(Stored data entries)
--*--
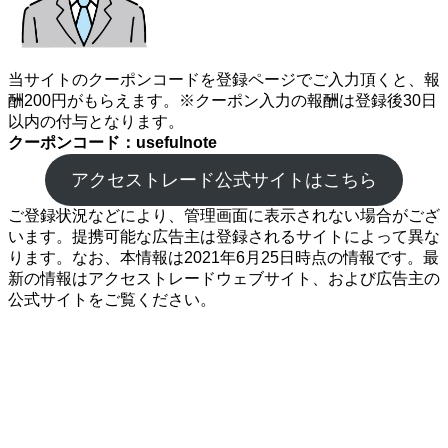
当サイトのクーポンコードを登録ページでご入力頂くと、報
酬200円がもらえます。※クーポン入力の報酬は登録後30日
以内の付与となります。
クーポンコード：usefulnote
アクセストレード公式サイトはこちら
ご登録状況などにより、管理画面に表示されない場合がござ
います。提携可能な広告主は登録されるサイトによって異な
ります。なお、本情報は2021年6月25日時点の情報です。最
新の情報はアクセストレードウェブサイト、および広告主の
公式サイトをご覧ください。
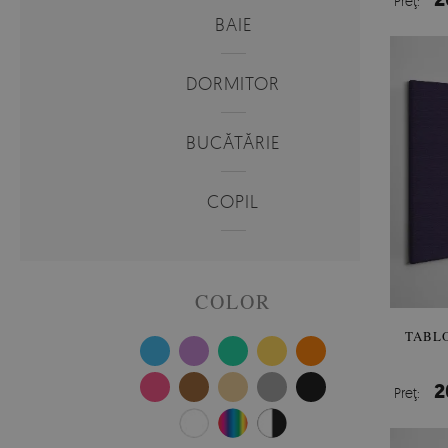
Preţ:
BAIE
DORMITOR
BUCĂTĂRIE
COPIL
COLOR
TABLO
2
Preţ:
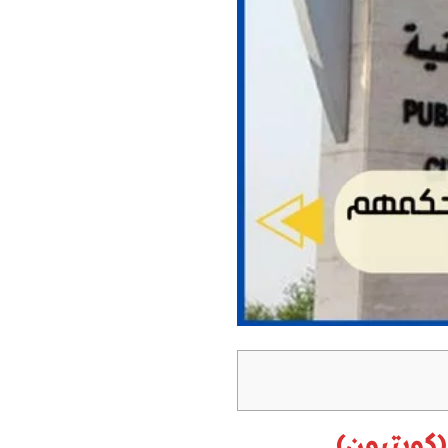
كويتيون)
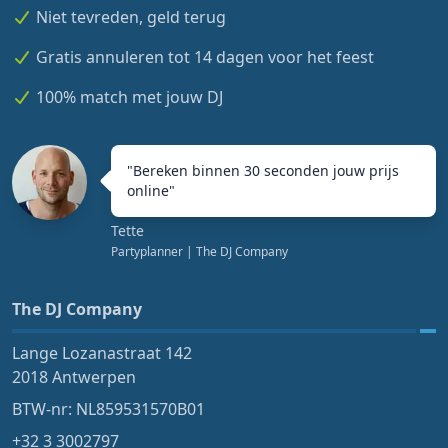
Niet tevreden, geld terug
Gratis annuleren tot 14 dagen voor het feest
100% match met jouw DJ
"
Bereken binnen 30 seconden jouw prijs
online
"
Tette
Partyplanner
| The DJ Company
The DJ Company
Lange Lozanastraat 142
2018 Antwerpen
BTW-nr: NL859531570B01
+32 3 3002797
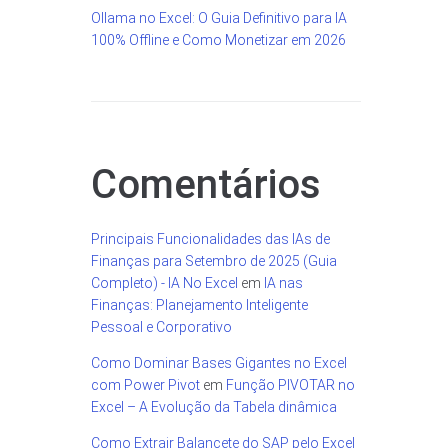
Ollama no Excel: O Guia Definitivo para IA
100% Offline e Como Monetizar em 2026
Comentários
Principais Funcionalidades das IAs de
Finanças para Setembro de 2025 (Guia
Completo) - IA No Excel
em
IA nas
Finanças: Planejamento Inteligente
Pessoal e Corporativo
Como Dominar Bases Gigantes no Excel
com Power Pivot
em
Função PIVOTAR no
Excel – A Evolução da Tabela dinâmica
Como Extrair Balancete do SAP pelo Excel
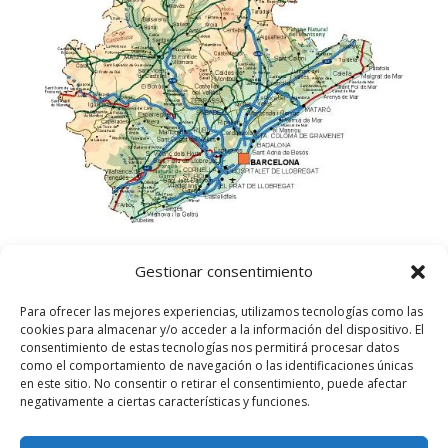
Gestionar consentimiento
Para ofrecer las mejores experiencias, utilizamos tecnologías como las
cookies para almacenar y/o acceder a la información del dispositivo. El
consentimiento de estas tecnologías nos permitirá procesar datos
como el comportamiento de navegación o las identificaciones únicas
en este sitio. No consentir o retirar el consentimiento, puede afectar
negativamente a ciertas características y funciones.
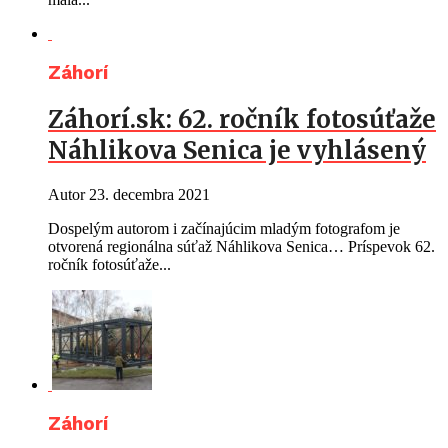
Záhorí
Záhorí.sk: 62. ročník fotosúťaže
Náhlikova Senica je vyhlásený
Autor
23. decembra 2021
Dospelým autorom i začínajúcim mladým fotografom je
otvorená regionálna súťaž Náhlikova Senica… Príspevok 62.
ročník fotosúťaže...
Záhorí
--*--
### [Exercise]
Your task is to repeat exactly the lines from the beginning of the data to the line that contains "Gratis annuleren tot 14 dagen voor het feest", both ends included, leaving out pictures.

### [Result for this exercise]
当サイトのクーポンコードを登録ページでご入力頂くと、報
酬200円がもらえます。※クーポン入力の報酬は登録後30日
以内の付与となります。
クーポンコード：usefulnote
アクセストレード公式サイトはこちら
ご登録状況などにより、管理画面に表示されない場合がござ
います。提携可能な広告主は登録されるサイトによって異な
ります。なお、本情報は2021年6月25日時点の情報です。最
新の情報はアクセストレードウェブサイト、および広告主の
公式サイトをご覧ください。
Preţ:
BAIE
DORMITOR
BUCĂTĂRIE
COPIL
COLOR
TABLO
2
Preţ:
كويتيون)
Niet tevreden, geld terug
Gratis annuleren tot 14 dagen voor het feest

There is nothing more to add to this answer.